_Your task_
The listing must be copied out in full and exactly; no images go with it.

=== Section Start ===

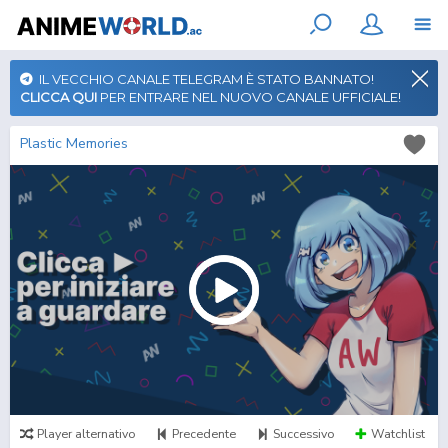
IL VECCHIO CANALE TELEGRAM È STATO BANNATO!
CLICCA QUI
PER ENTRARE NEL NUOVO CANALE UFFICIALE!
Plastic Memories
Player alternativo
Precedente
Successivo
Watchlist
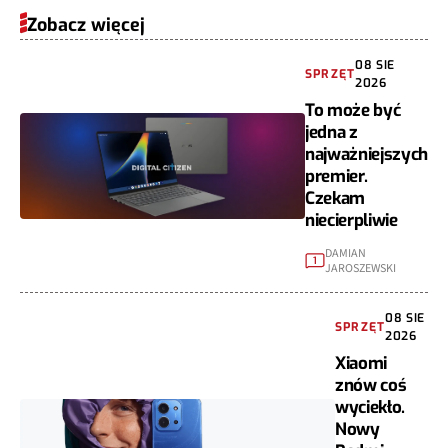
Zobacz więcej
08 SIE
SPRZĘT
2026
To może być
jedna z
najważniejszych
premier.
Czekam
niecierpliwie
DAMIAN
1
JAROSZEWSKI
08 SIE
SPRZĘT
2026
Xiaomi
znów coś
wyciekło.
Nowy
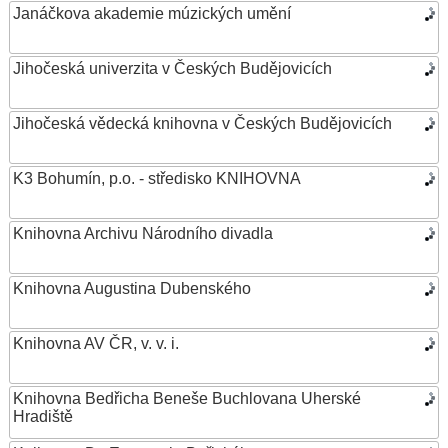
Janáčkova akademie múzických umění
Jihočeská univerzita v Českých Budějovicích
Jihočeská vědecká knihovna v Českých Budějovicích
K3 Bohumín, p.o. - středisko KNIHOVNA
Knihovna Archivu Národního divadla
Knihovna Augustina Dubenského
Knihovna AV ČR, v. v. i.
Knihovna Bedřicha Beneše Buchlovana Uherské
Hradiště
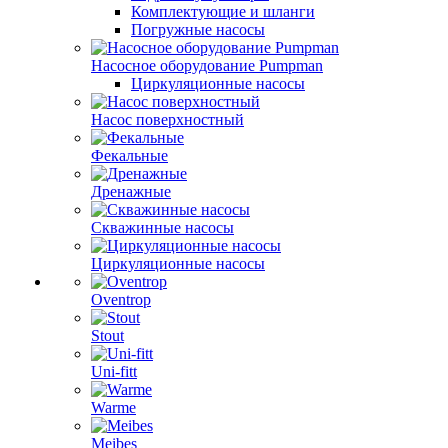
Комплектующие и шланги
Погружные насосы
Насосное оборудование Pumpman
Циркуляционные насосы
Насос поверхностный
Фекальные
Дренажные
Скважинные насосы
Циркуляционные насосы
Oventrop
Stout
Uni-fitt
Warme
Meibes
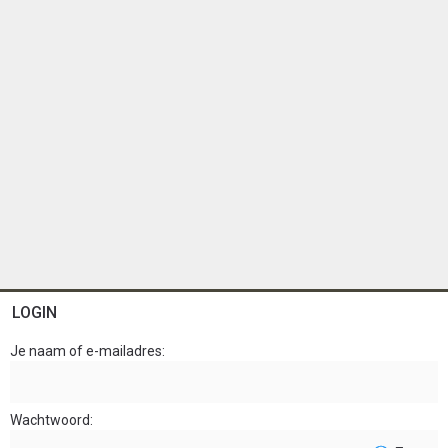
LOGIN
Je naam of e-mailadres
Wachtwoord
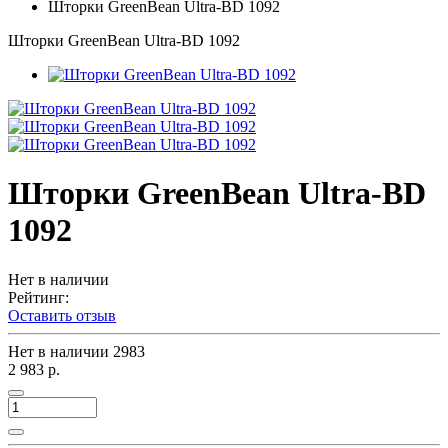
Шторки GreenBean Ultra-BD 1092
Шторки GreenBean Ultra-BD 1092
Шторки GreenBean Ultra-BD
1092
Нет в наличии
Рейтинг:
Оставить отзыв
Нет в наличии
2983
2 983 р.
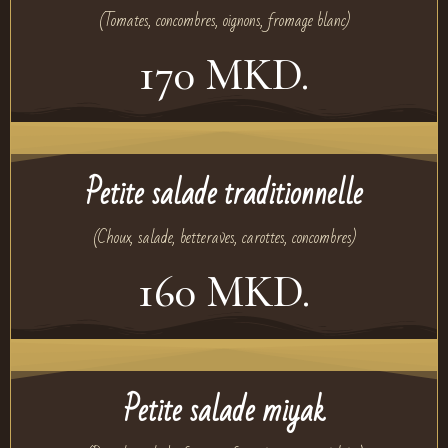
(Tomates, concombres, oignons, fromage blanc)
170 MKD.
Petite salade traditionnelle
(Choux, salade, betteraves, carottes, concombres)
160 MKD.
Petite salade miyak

=== Section End ===

_Answer space_
IL VECCHIO CANALE TELEGRAM È STATO BANNATO!
CLICCA QUI
PER ENTRARE NEL NUOVO CANALE UFFICIALE!
Plastic Memories
Player alternativo
Precedente
Successivo
Watchlist
Zobacz więcej
08 SIE
SPRZĘT
2026
To może być
jedna z
najważniejszych
premier.
Czekam
niecierpliwie
DAMIAN
1
JAROSZEWSKI
08 SIE
SPRZĘT
2026
Xiaomi
znów coś
wyciekło.
Nowy
Janáčkova akademie múzických umění
Jihočeská univerzita v Českých Budějovicích
Jihočeská vědecká knihovna v Českých Budějovicích
K3 Bohumín, p.o. - středisko KNIHOVNA
Knihovna Archivu Národního divadla
Knihovna Augustina Dubenského
Knihovna AV ČR, v. v. i.
Knihovna Bedřicha Beneše Buchlovana Uherské
Hradiště
Комплектующие и шланги
Погружные насосы
Насосное оборудование Pumpman
Циркуляционные насосы
Насос поверхностный
Фекальные
Дренажные
Скважинные насосы
Циркуляционные насосы
Oventrop
Stout
Uni-fitt
Warme
Meibes
LOGIN
Je naam of e-mailadres
Wachtwoord
Шторки GreenBean Ultra-BD 1092
Шторки GreenBean Ultra-BD 1092
Шторки GreenBean Ultra-BD
1092
Нет в наличии
Рейтинг:
Оставить отзыв
Нет в наличии
2983
2 983 р.
(Tomates, concombres, oignons, fromage blanc)
170 MKD.
Petite salade traditionnelle
(Choux, salade, betteraves, carottes, concombres)
160 MKD.
Petite salade miyak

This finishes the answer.